From bc65c937a344bd9f3a63fc9da9d1dabdb2ef49e0 Mon Sep 17 00:00:00 2001
From: RalfG <ralfg@hotmail.be>
Date: Wed, 8 May 2024 15:15:22 +0200
Subject: [PATCH] Implement spectrum output for CLI functions

---
 ms2pip/__main__.py        | 76 +++++++++++++++++----------------------
 ms2pip/result.py          | 40 +++------------------
 ms2pip/spectrum_output.py | 34 ++++++++++--------
 3 files changed, 56 insertions(+), 94 deletions(-)

diff --git a/ms2pip/__main__.py b/ms2pip/__main__.py
index 7960c5f..818c514 100644
--- a/ms2pip/__main__.py
+++ b/ms2pip/__main__.py
@@ -10,17 +10,12 @@
 from werkzeug.utils import secure_filename
 
 import ms2pip.core
-from ms2pip import __version__
+from ms2pip import __version__, exceptions
 from ms2pip._utils.cli import build_credits, build_prediction_table
-from ms2pip.constants import MODELS, SUPPORTED_OUTPUT_FORMATS
-from ms2pip.exceptions import (
-    InvalidXGBoostModelError,
-    UnknownModelError,
-    UnknownOutputFormatError,
-    UnresolvableModificationError,
-)
-from ms2pip.result import correlations_to_csv, results_to_csv
-from ms2pip.spectrum_output import write_single_spectrum_csv, write_single_spectrum_png
+from ms2pip.constants import MODELS
+from ms2pip.plot import spectrum_to_png
+from ms2pip.result import write_correlations
+from ms2pip.spectrum_output import SUPPORTED_FORMATS, write_spectra
 
 console = Console()
 logger = logging.getLogger(__name__)
@@ -44,7 +39,8 @@ def _infer_output_name(
     if output_name:
         return Path(output_name)
     else:
-        return Path(input_filename).with_suffix("")
+        input__filename = Path(input_filename)

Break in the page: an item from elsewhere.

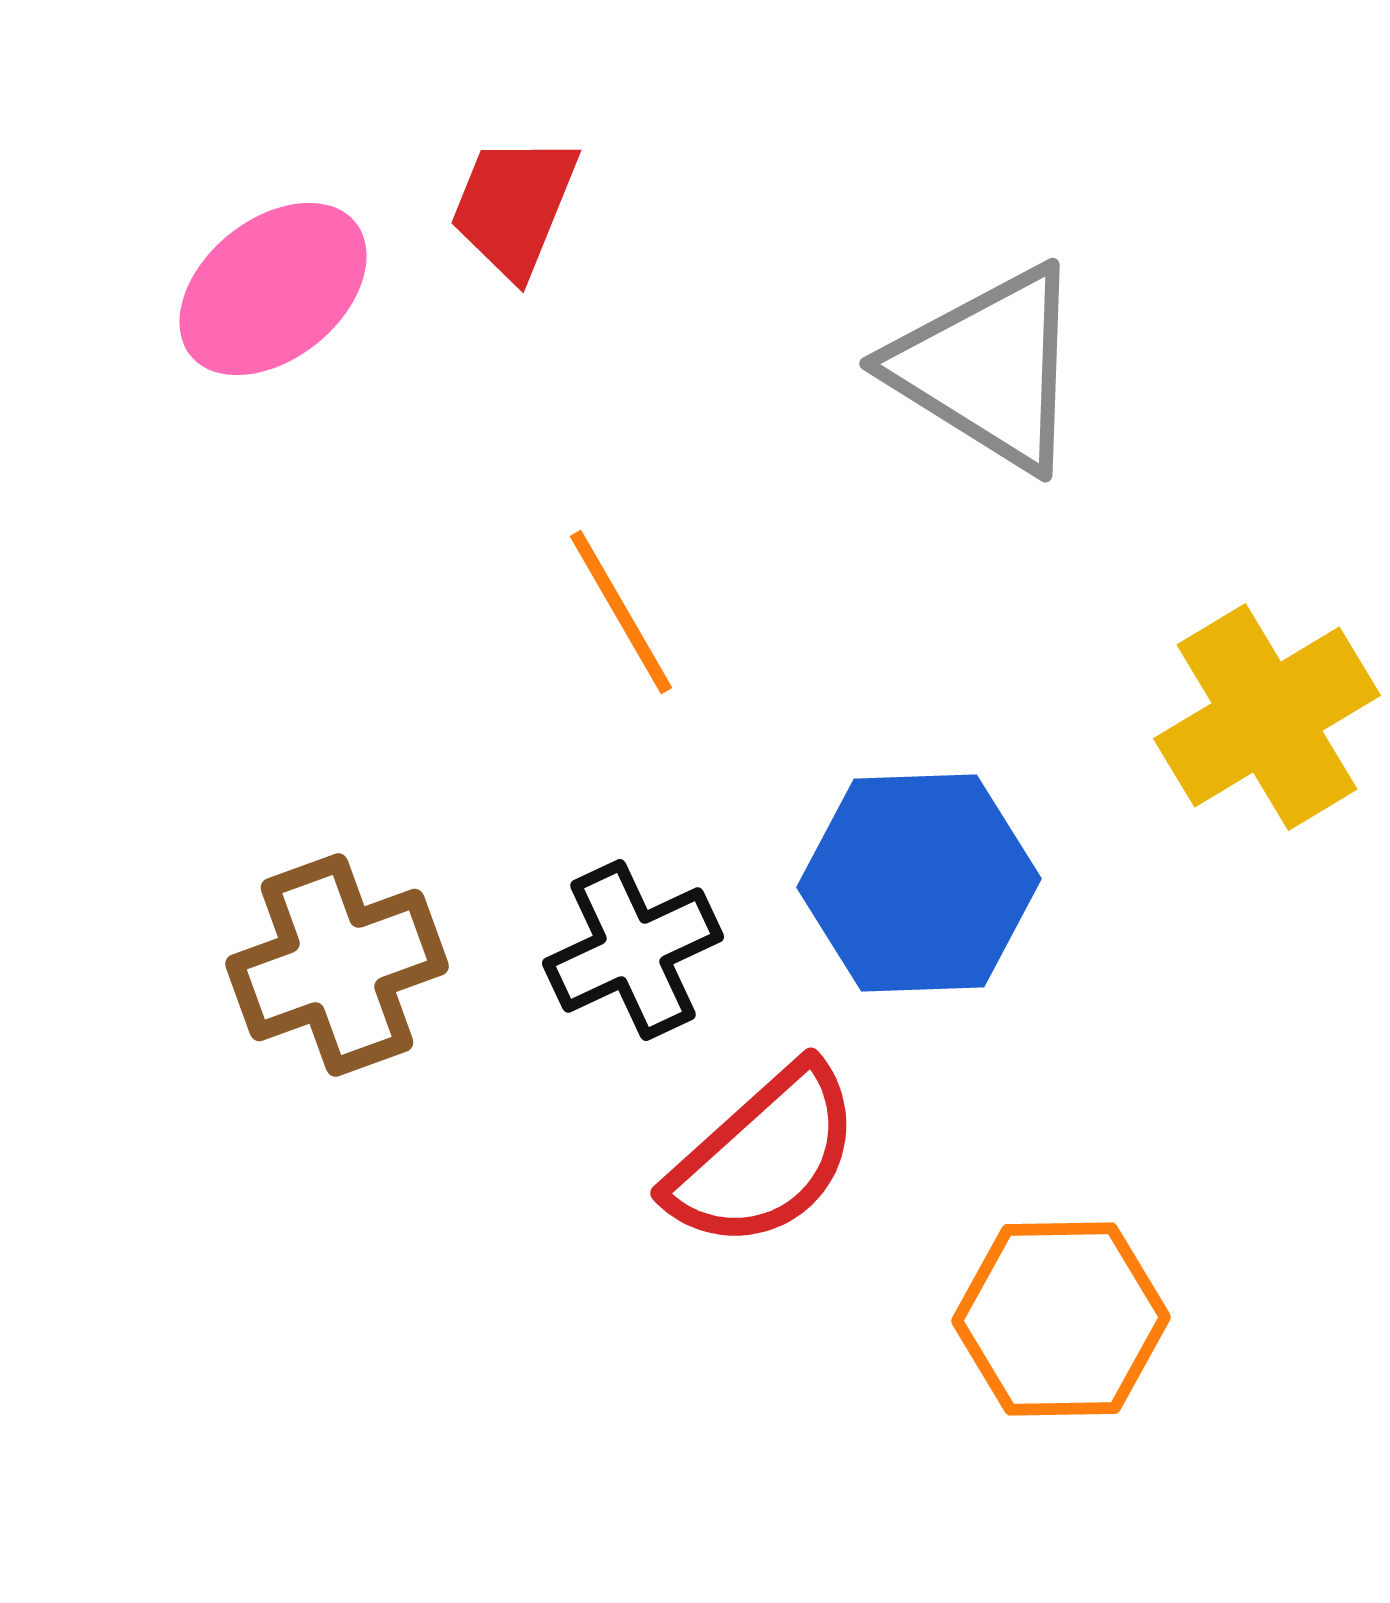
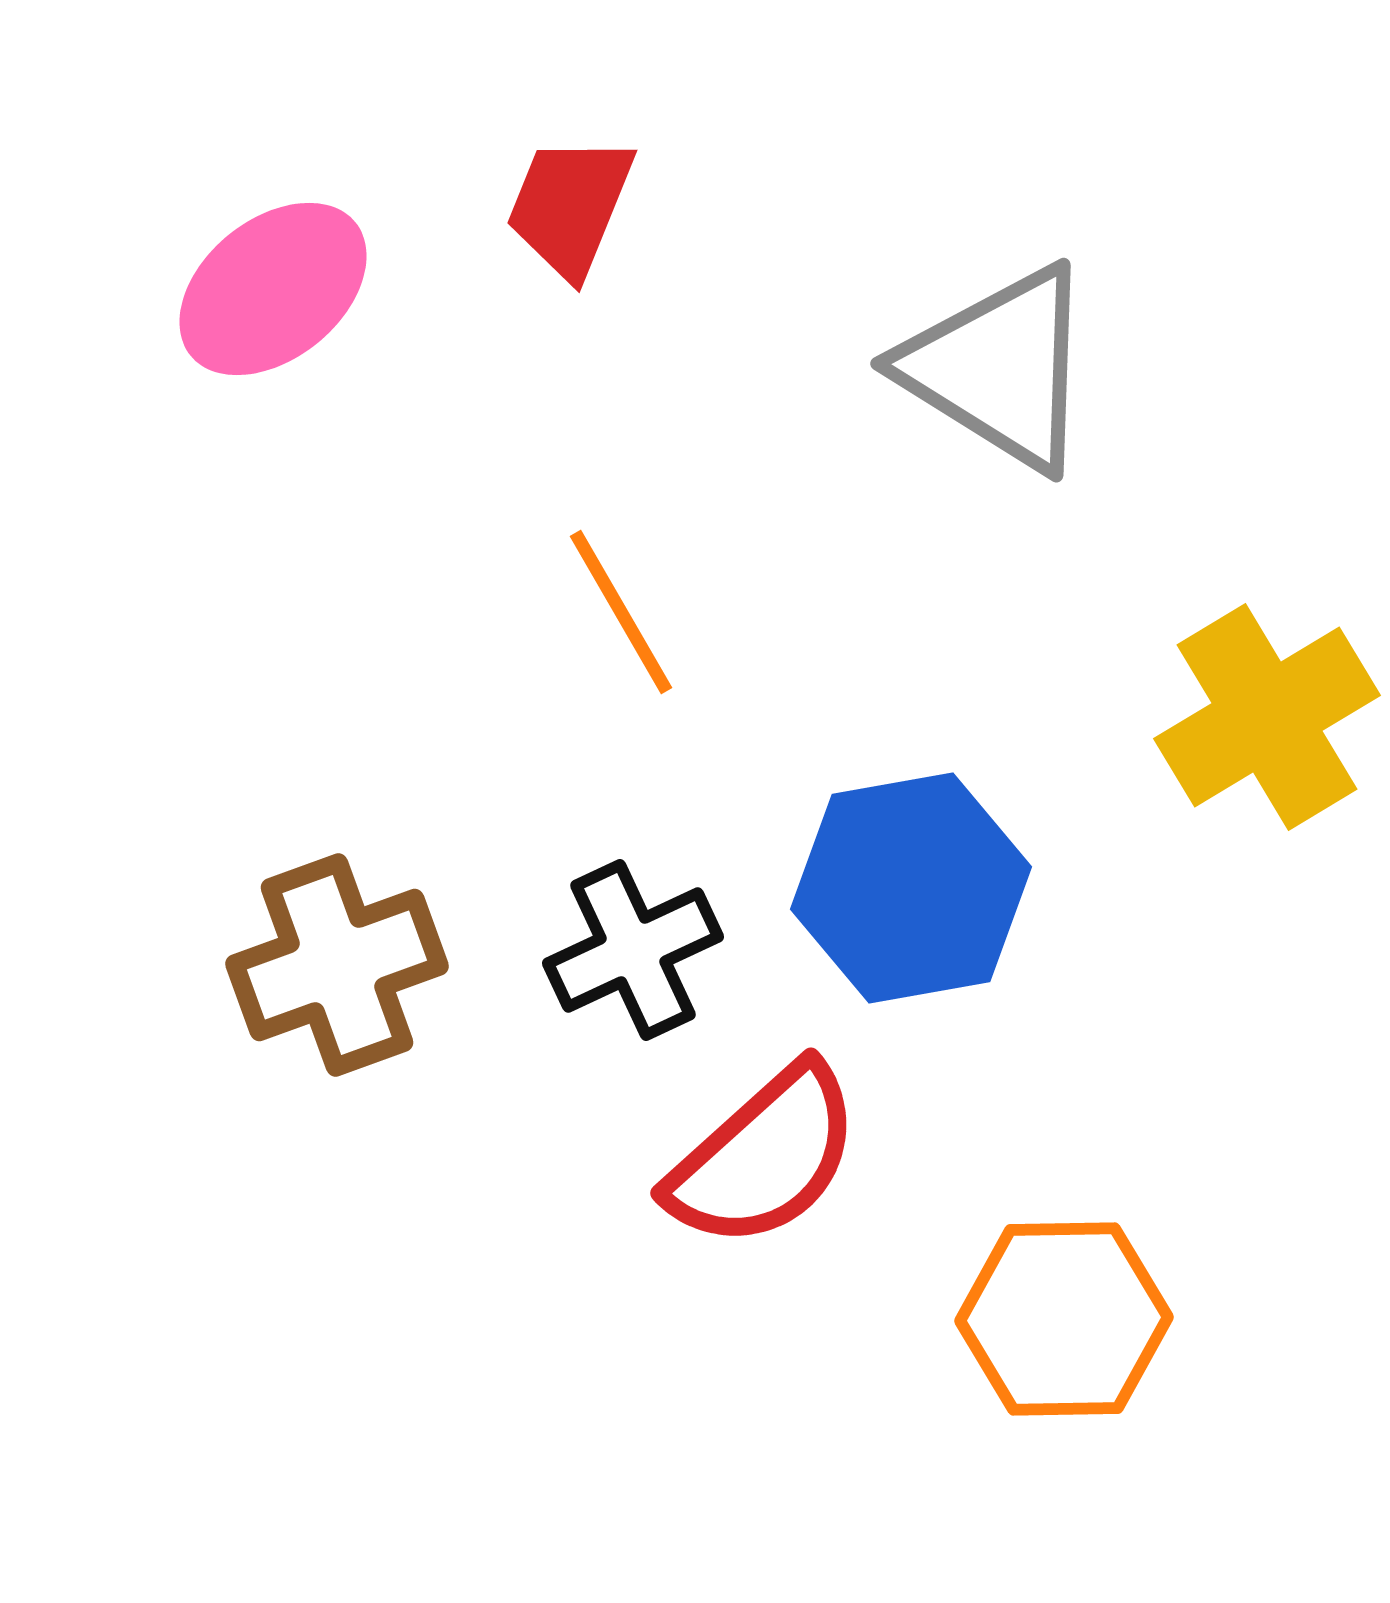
red trapezoid: moved 56 px right
gray triangle: moved 11 px right
blue hexagon: moved 8 px left, 5 px down; rotated 8 degrees counterclockwise
orange hexagon: moved 3 px right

+        return input__filename.with_name(input__filename.stem + "_predictions").with_suffix("")
 
 
 @click.group()
@@ -65,15 +61,17 @@ def cli(*args, **kwargs):
 @cli.command(help=ms2pip.core.predict_single.__doc__)
 @click.argument("peptidoform", required=True)
 @click.option("--output-name", "-o", type=str)
+@click.option("--output-format", "-f", type=click.Choice(SUPPORTED_FORMATS), default="tsv")
 @click.option("--model", type=click.Choice(MODELS), default="HCD")
 @click.option("--model-dir")
 @click.option("--plot", "-p", is_flag=True)
 def predict_single(*args, **kwargs):
     # Parse arguments
     output_name = kwargs.pop("output_name")
+    output_format = kwargs.pop("output_format")
     plot = kwargs.pop("plot")
     if not output_name:
-        output_name = "ms2pip_prediction_" + secure_filename(kwargs["peptidoform"]) + ".csv"
+        output_name = "ms2pip_prediction_" + secure_filename(kwargs["peptidoform"])
 
     # Predict spectrum
     result = ms2pip.core.predict_single(*args, **kwargs)
@@ -81,33 +79,29 @@ def predict_single(*args, **kwargs):
 
     # Write output
     console.print(build_prediction_table(predicted_spectrum))
-    write_single_spectrum_csv(predicted_spectrum, output_name)
+    write_spectra(output_name, [result], output_format)
     if plot:
-        write_single_spectrum_png(predicted_spectrum, output_name)
+        spectrum_to_png(predicted_spectrum, output_name)
 
 
 @cli.command(help=ms2pip.core.predict_batch.__doc__)
 @click.argument("psms", required=True)
 @click.option("--output-name", "-o", type=str)
-@click.option("--output-format", "-f", type=click.Choice(SUPPORTED_OUTPUT_FORMATS))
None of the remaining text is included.